— Весьма прискорбно. Я полагал, что смогу рассчитывать на вас и с вашей помощью завершить обустройство храмов, но коль скоро вы говорите о задержке, надеюсь, вы поймете, если мы обратимся к производителю с устоявшейся репутацией.
— Я могу выполнить этот заказ.
— Но не вовремя. Вы же сами только что сказали, что не уложитесь в срок. Простите, у меня нет ни малейшего желания с вами спорить. Вы можете гарантировать поставку через месяц? — Епископ взглянул на Аллена, подняв брови. Его изящный нос как будто удлинился и заблестел.
— Нет.
— Ну, что же. Весьма прискорбно. А теперь простите, я должен идти.
— Но мы же заключили контракт.
— Надеюсь, вы не будете торговаться со мной, как какой-нибудь еврейский купец. Кстати сказать, если я правильно помню, у нас была договоренность, а не контракт. Очень жаль, что вам пришлось съездить сюда впустую. Желаю успеха вашему предприятию.
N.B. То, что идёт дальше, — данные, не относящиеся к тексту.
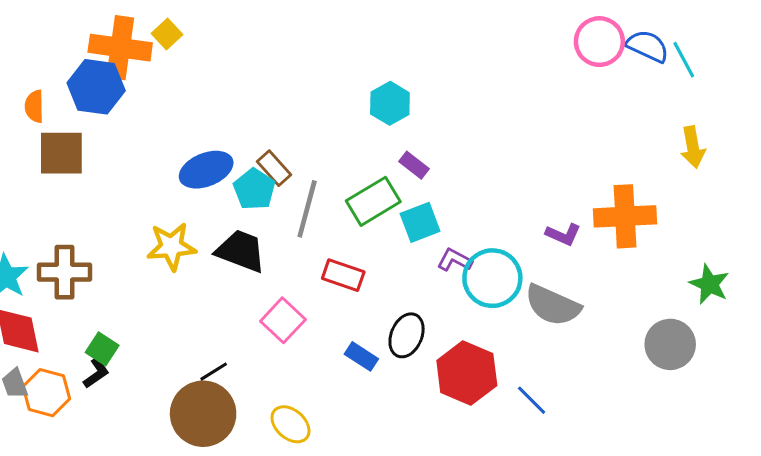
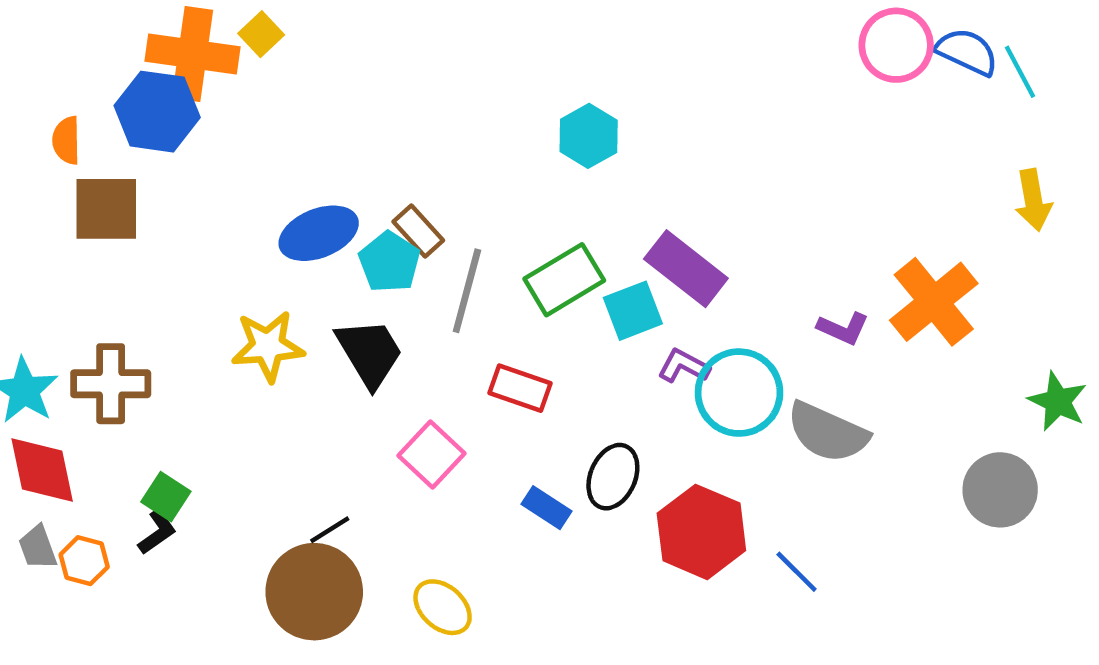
purple rectangle: (414, 165) -> (686, 269), moved, size x1.8
orange cross: (625, 216) -> (934, 302), turned -36
black trapezoid: (241, 251) -> (370, 353), turned 38
orange hexagon: (46, 393) -> (84, 561), size x0.7

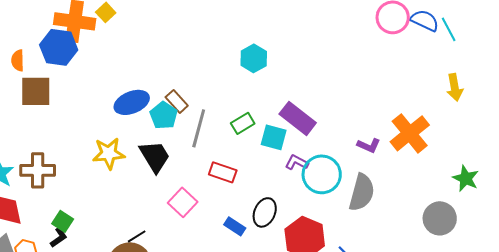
green rectangle: (564, 280) -> (243, 123), size x0.7
cyan square: (633, 311) -> (274, 137), turned 36
gray semicircle: (828, 432) -> (362, 192), turned -99

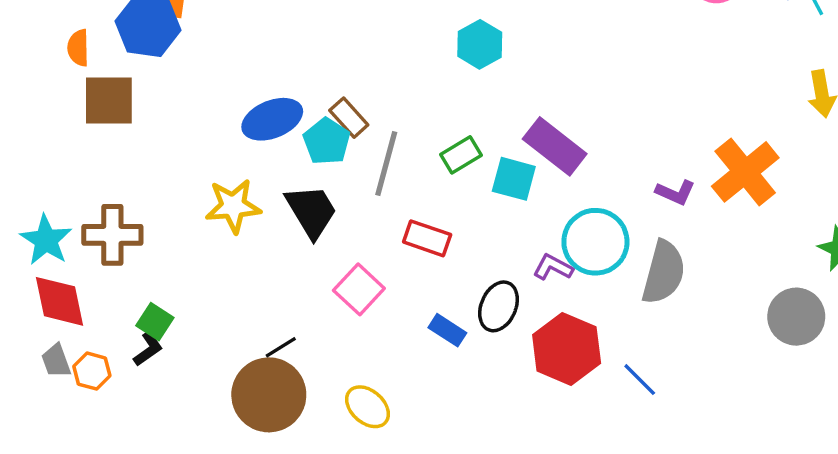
purple L-shape: (297, 162) -> (553, 267), moved

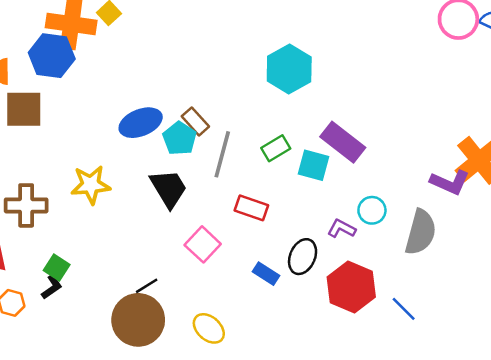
cyan hexagon: (480, 44) -> (289, 69), size x1.4
purple L-shape: (675, 192) -> (450, 182), moved, size x1.4
yellow star: (233, 206) -> (91, 185), moved
cyan circle: (595, 242) -> (372, 210), size x0.6

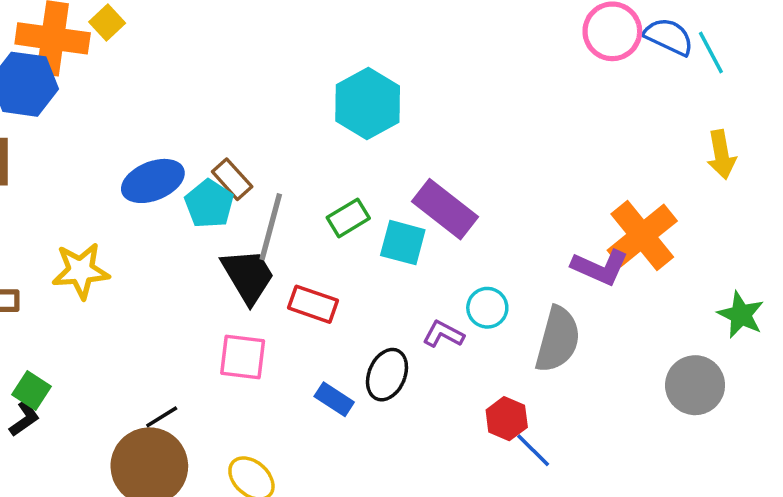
black trapezoid: (169, 188) -> (248, 276), moved
pink square: (203, 244) -> (243, 357), turned -36
red hexagon: (351, 287) -> (507, 419), moved, size x0.6

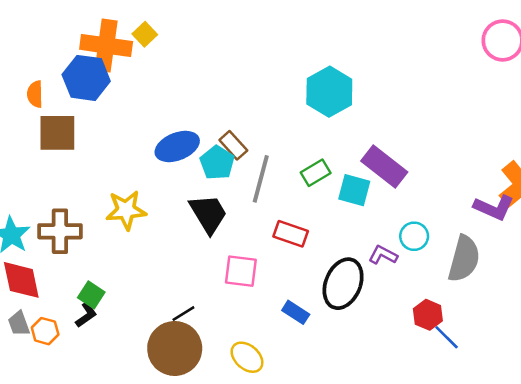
black trapezoid: (248, 276) -> (208, 214), moved
black ellipse: (387, 375) -> (343, 284), size x1.4
blue rectangle: (334, 399) -> (296, 312), moved

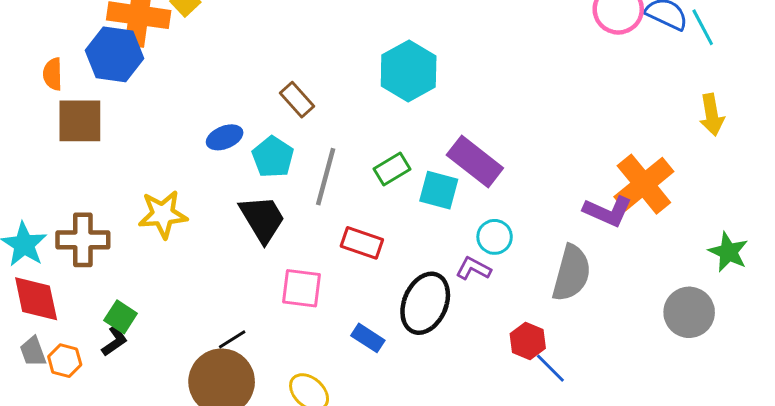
brown rectangle: (233, 145) -> (297, 100), moved
blue ellipse: (177, 146) -> (225, 137), size x0.7
cyan circle: (414, 236) -> (495, 237), moved

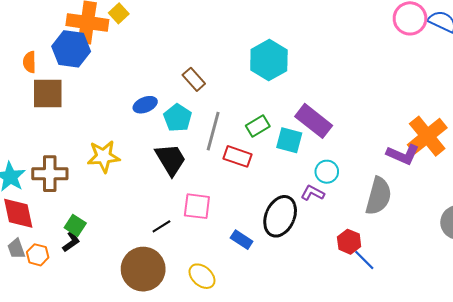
red rectangle: (362, 243) -> (237, 156), moved
black line: (232, 339) -> (161, 226), moved

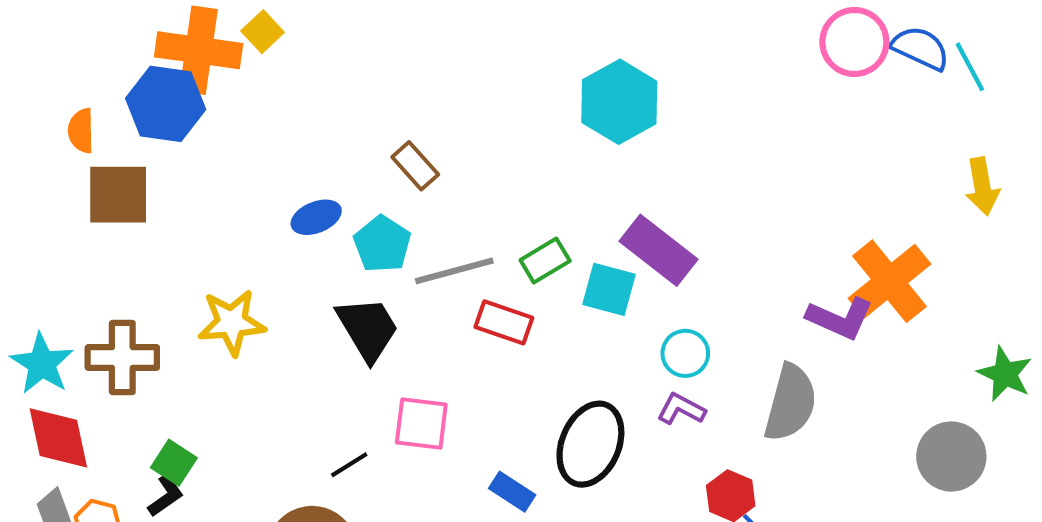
cyan hexagon: (269, 60) -> (619, 102), moved
gray line: (213, 131) -> (454, 271), turned 60
purple L-shape: (313, 193) -> (681, 409), moved

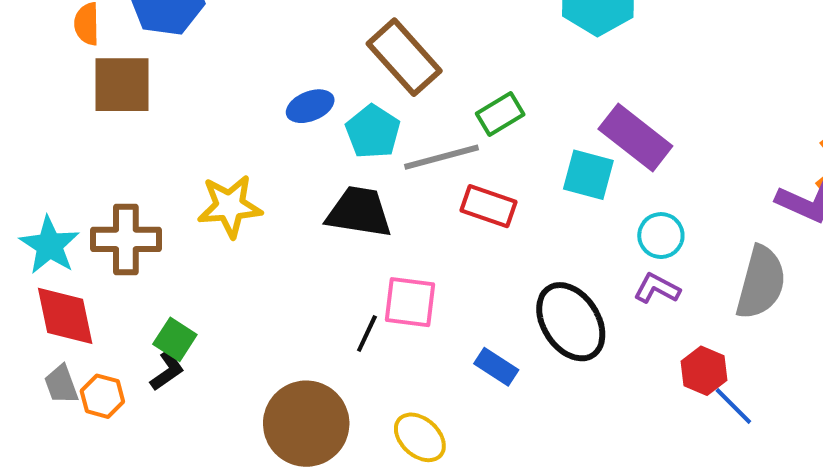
brown rectangle: (415, 166) -> (404, 57), size x1.6
green rectangle: (545, 261) -> (500, 114), moved
black trapezoid: (368, 329) -> (359, 212), turned -50
black ellipse: (590, 444) -> (571, 322), turned -56
black line: (349, 465) -> (367, 333), moved, turned -33

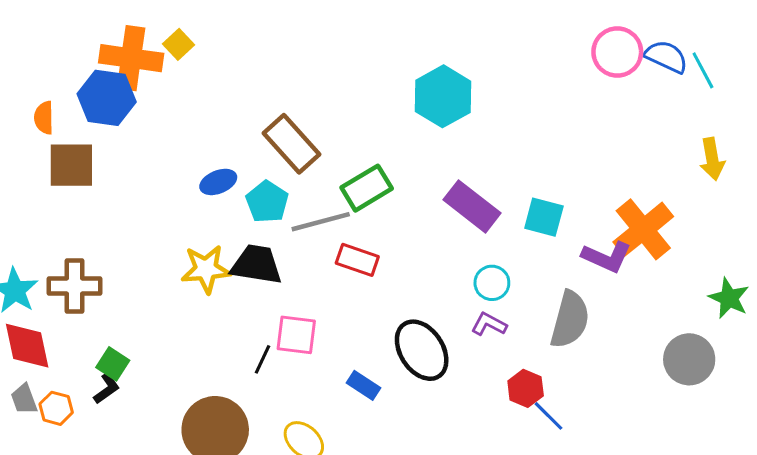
green rectangle: (500, 114) -> (367, 188), size x1.4
cyan square: (588, 175) -> (544, 217), moved
yellow star: (230, 206) -> (206, 269), moved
Судя по вашим рассказам, вам непременно будет сопутствовать успех. А теперь извините, я должен идти.
Епископ поднялся из своего хитроумного кресла, и Мэтью Аллен тоже встал, как того требовал этикет. Держа в руках чашку с чаем, которую некуда было поставить, он поклонился вслед уходящему епископу.
Отец был все еще в отъезде, мать вместе со всеми слугами ушла в Фэйрмид-Хауз разбираться с бельем, так что Ханне выпало самой отворить дверь Томасу Ронсли. При виде ее он растерялся и слегка приосанился, но схитрил, сделав вид, что снимает шляпу.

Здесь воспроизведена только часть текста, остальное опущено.